### EXERCISE
Where does the word "Manbei" occur in the data below? Copy each line that holds it.

○ ○ ○ ○ ○

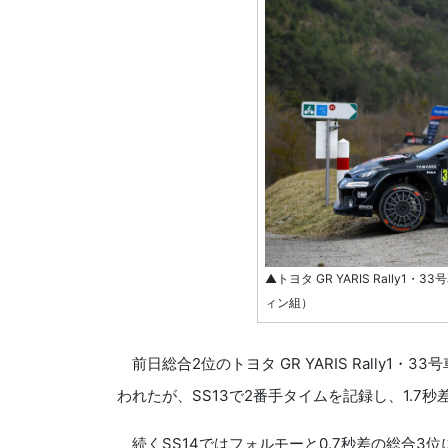
▲トヨタ GR YARIS Rall
ィン組）
前日総合2位のトヨタ GR YARIS Rally1
われたが、SS13で2番手タイムを記録し、1.7
続くSS14ではフォルモーと0.7秒差の総合3位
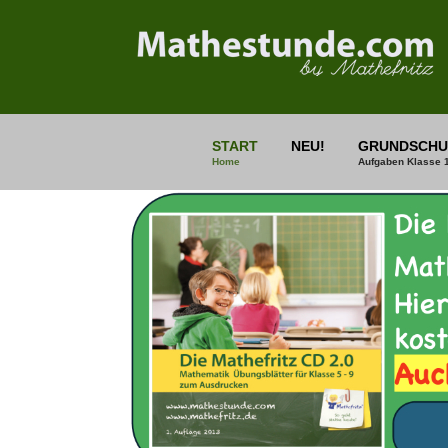
START
NEU!
GRUNDSCHU
Home
Aufgaben Klasse 1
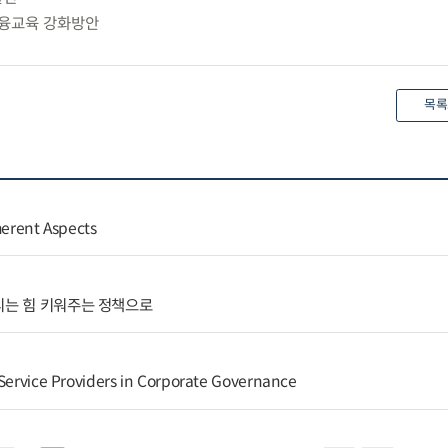
금융교육 강화방안
목록
herent Aspects
리는 힘 키워주는 정책으로
 Service Providers in Corporate Governance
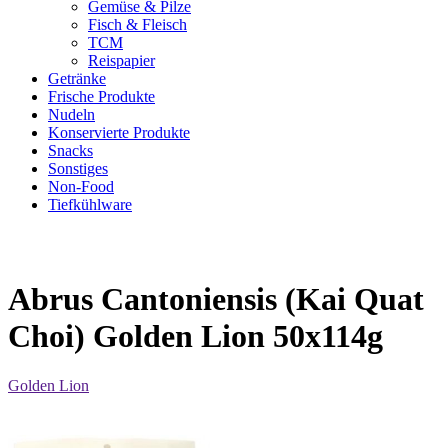
Gemüse & Pilze
Fisch & Fleisch
TCM
Reispapier
Getränke
Frische Produkte
Nudeln
Konservierte Produkte
Snacks
Sonstiges
Non-Food
Tiefkühlware
Abrus Cantoniensis (Kai Quat
Choi) Golden Lion 50x114g
Golden Lion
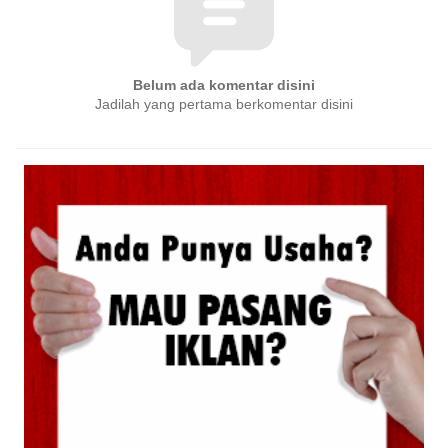
Belum ada komentar disini
Jadilah yang pertama berkomentar disini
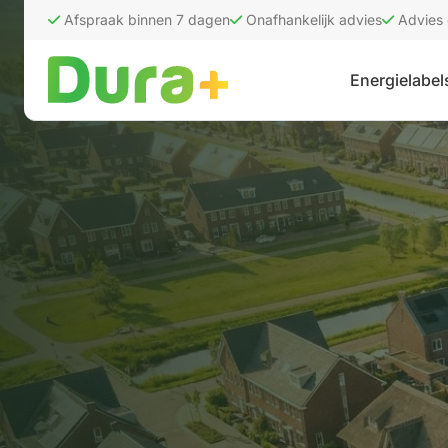
Afspraak binnen 7 dagen
Onafhankelijk advies
Advies
Energielabel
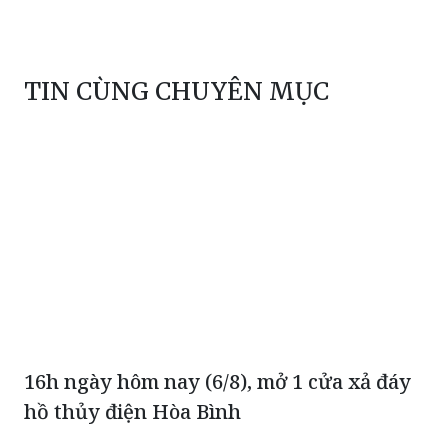
TIN CÙNG CHUYÊN MỤC
16h ngày hôm nay (6/8), mở 1 cửa xả đáy
hồ thủy điện Hòa Bình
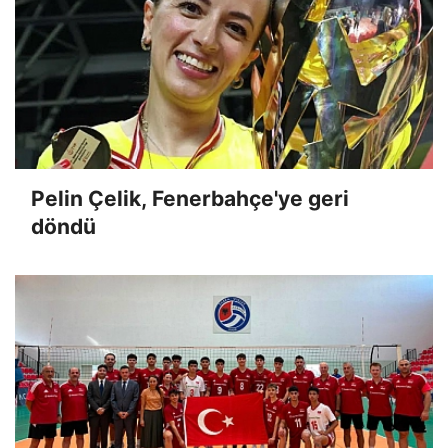
Pelin Çelik, Fenerbahçe'ye geri
döndü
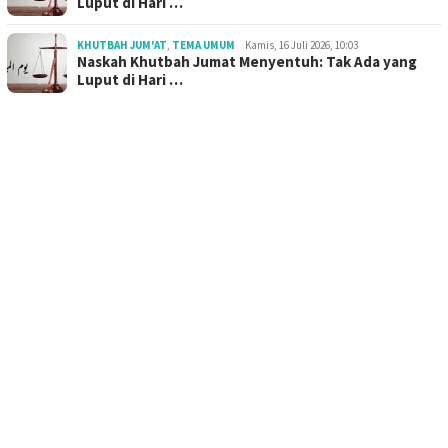
Luput di Hari …
KHUTBAH JUM'AT
,
TEMA UMUM
Kamis, 16 Juli 2026, 10:03
Naskah Khutbah Jumat Menyentuh: Tak Ada yang
Luput di Hari …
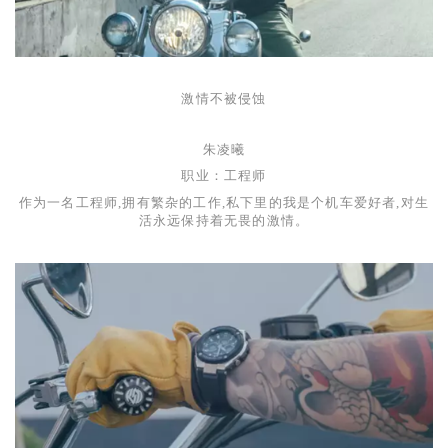
激情不被侵蚀
朱凌曦
职业：工程师
作为一名工程师,拥有繁杂的工作,私下里的我是个机车爱好者,对生
活永远保持着无畏的激情。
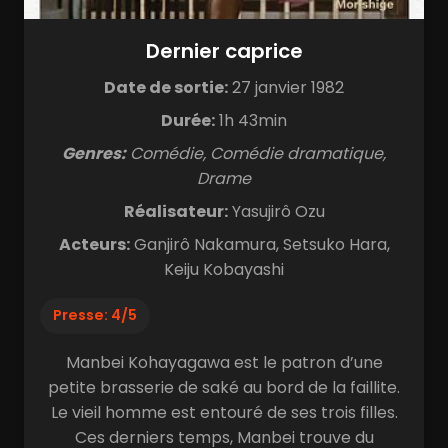
Dernier caprice
Date de sortie:
27 janvier 1982
Durée:
1h 43min
Genres:
Comédie, Comédie dramatique,
Drame
Réalisateur:
Yasujirô Ozu
Acteurs:
Ganjirô Nakamura, Setsuko Hara,
Keiju Kobayashi
Presse: 4/5
Manbei Kohayagawa est le patron d’une
petite brasserie de saké au bord de la faillite.
Le vieil homme est entouré de ses trois filles.
Ces derniers temps, Manbei trouve du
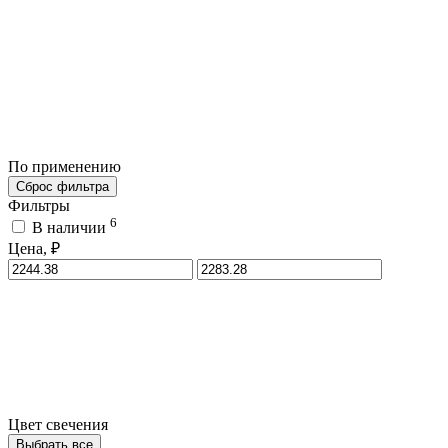
По применению
Сброс фильтра
Фильтры
6
В наличии
Цена, ₽
Цвет свечения
Выбрать все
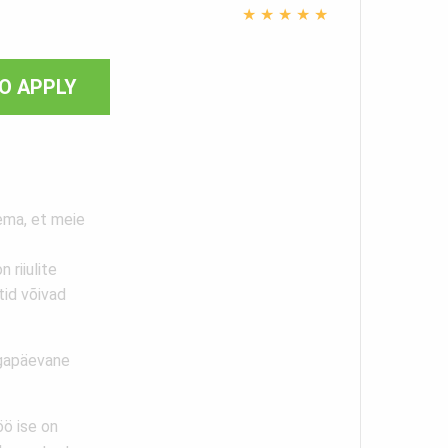
★
★
★
★
★
O APPLY
ema, et meie
 riiulite
tid võivad
Igapäevane
öö ise on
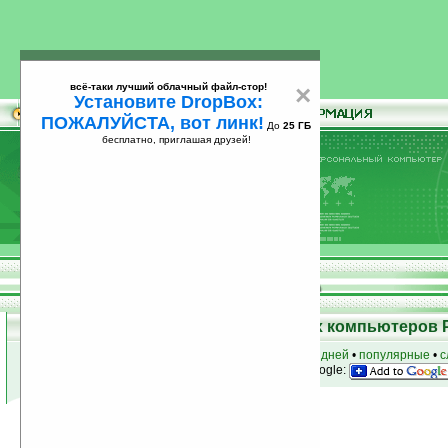
всё-таки лучший облачный файл-стор!
×
Установите DropBox:
ПОЖАЛУЙСТА, вот линк!
До
25 ГБ
бесплатно, приглашая друзей!
Установите
всё-таки лучший облачный файл-стор!
DropBox: ПОЖАЛУЙСТА, вот линк!
До
25
бесплатно, приглашая друзей!
ГБ
Программы для карманных компьютеров 
к началу раздела
•
за сегодня
•
за 3 дня
•
за 7 дней
•
популярные
•
с
анонсы программ на email
• наш
на Google:
Условия поиска:
Найдено
Группа: Разное / Религия
42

○ ○ ○ ○ ○

### EXPECTED ANSWER
Manbei Kohayagawa est le patron d’une
Ces derniers temps, Manbei trouve du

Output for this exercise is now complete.